Website: https://www.bco-dmo.org/dataset/707721
Data Type: Other Field Results
Version: 1
Version Date: 2017-07-05

» Can you hear me now? Estuarine soundscapes and their role in larval settlement (Larval settlement soundscapes)
Eggleston, David B.North Carolina State University (NCSU MEAS)Principal Investigator
Bohnenstiehl, DelWayneNorth Carolina State University (NCSU MEAS)Co-Principal Investigator
Kellogg, M. LisaVirginia Institute of Marine Science (VIMS)Co-Principal Investigator
Lyon, R. P.North Carolina State University (NCSU MEAS)Student
Ricci, ShannonNorth Carolina State University (NCSU)Technician
Copley, NancyWoods Hole Oceanographic Institution (WHOI BCO-DMO)BCO-DMO Data Manager

This dataset contains passive acoustic recordings from sites within a mid-latitude Oyster Reef Restoration Site in Harris Creek, a tributary of the Chesapeake Bay, MD. Each file contains raw acoustic records collected using a SoundTrap hydrophone recorder (OceanInstruments New Zealand) deployed within the boundaries of a reef assessment site during May 2015. The hydrophone was configured to record 2 minutes of data every 30 minutes at Little Neck, Walnut, and Lodges, and 2 minutes every 15 minutes at Rabbit Island East, Seth’s Point, Mill Point, Eagle Point, and Change.
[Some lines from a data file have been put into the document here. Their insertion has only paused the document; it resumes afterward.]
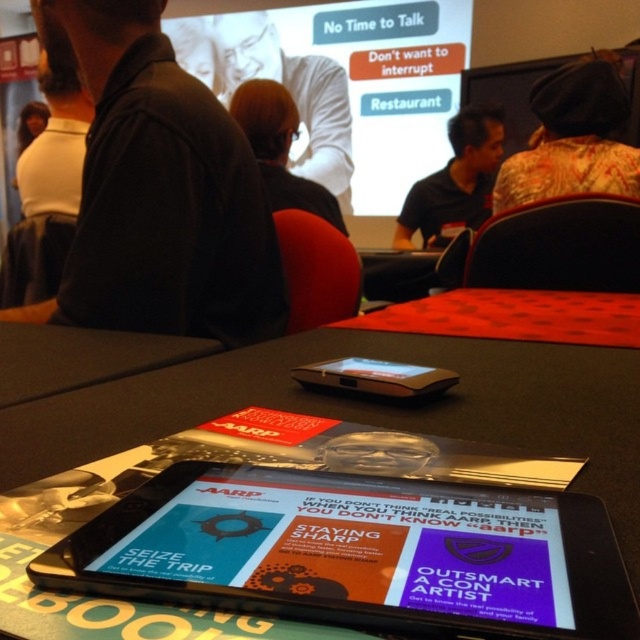 Is black plastic table at center bigger than black plastic tablet at center?

Yes, black plastic table at center is bigger than black plastic tablet at center.

Describe the element at coordinates (32, 339) in the screenshot. The height and width of the screenshot is (640, 640). I see `black plastic table at center` at that location.

Locate an element on the screen. This screenshot has height=640, width=640. black plastic table at center is located at coordinates (32, 339).

This screenshot has width=640, height=640. Describe the element at coordinates (572, 140) in the screenshot. I see `floral fabric shirt at upper right` at that location.

Who is more forward, [625,116] or [432,381]?

Point [432,381]

Who is more forward, (561, 122) or (317, 364)?

Point (317, 364) is in front.

Locate an element on the screen. The width and height of the screenshot is (640, 640). floral fabric shirt at upper right is located at coordinates (572, 140).

This screenshot has width=640, height=640. What do you see at coordinates (572, 140) in the screenshot?
I see `floral fabric shirt at upper right` at bounding box center [572, 140].

Is point (554, 177) closer to viewer compared to point (64, 49)?

No.

Identify the location of floral fabric shirt at upper right. (572, 140).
The sample rate for each deployment was 96,000 Hz.


Spatial Extent: N:38.7718 E:-76.28797 S:38.7208 W:-76.31173
Temporal Extent: 2015-05-06 - 2015-06-01

Acquisition Description

Beginning in May 2015, a short-term effort was initiated to record ambient underwater sound at high temporal resolution, at restored and unrestored oyster reefs within a large-scale oyster restoration site in Harris Creek, MD. This was accomplished using a low-power SoundTrap recorder and hydrophone (Ocean Instruments New Zealand).
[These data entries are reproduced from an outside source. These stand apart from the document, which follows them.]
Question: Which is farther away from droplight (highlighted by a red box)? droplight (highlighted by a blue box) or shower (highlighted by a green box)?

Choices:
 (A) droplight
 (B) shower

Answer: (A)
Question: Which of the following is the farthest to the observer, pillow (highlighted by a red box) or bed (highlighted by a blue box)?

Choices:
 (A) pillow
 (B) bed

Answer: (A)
The instrument was strapped vertically to a metal post and positioned ~0.15m above the seafloor and approximately 1.0-3.5 m below mean lower low water (MLLW) at all sites.

Recordings began 5/6/2015 at 12:00 and ended 6/1/2015 at 10:00. The instrument was programmed to record for 130 seconds every 15 or 30 minutes at a 96 kHz sample rate. The SoundTrap analog signal is digitized at a fixed rate of 288 kHz. A digital anti-alias filter, with a cutoff frequency of 0.45 times the desired sample rate, is then applied before decimation. Consequently, at our sample rate of 96 kHz, the useable (-3 dB) bandwidth of these recordings is 0.020-43.0 kHz. In total, 16,185 separate 2-minute recordings were made as part of this monitoring initiative.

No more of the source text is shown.